Copy out all lines of the records in which the word "najboljih" appears.

++++++

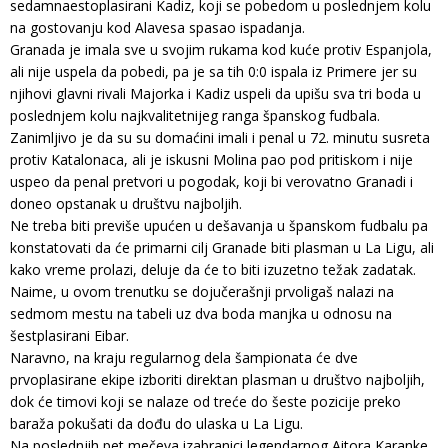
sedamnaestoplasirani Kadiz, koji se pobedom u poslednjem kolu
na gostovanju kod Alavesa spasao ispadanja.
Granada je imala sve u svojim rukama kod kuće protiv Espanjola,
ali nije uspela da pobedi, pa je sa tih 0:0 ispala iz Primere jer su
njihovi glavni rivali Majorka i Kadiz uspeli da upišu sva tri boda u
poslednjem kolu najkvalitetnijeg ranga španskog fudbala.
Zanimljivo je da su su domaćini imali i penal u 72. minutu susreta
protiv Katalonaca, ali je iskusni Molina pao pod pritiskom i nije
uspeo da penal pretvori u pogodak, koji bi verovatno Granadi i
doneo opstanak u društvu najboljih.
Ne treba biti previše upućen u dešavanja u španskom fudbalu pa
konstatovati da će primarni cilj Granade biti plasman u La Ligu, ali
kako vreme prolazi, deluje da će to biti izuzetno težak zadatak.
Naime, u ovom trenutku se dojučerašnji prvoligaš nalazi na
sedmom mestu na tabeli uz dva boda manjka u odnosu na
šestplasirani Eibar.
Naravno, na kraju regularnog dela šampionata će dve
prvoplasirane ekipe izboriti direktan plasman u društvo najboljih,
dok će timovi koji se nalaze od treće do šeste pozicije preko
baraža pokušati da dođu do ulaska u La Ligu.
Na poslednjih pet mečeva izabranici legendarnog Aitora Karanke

++++++

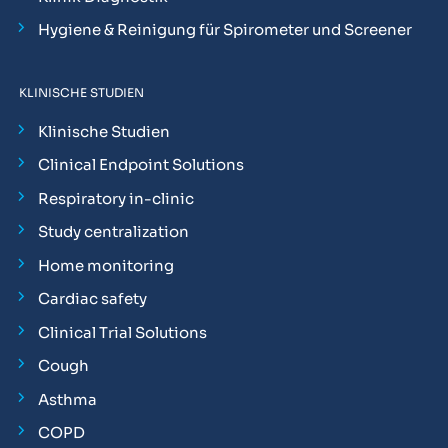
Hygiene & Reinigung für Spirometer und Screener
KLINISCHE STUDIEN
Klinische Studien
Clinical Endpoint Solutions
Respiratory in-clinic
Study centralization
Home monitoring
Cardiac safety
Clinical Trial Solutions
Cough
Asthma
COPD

++++++

_Response to the exercise:_
doneo opstanak u društvu najboljih.
prvoplasirane ekipe izboriti direktan plasman u društvo najboljih,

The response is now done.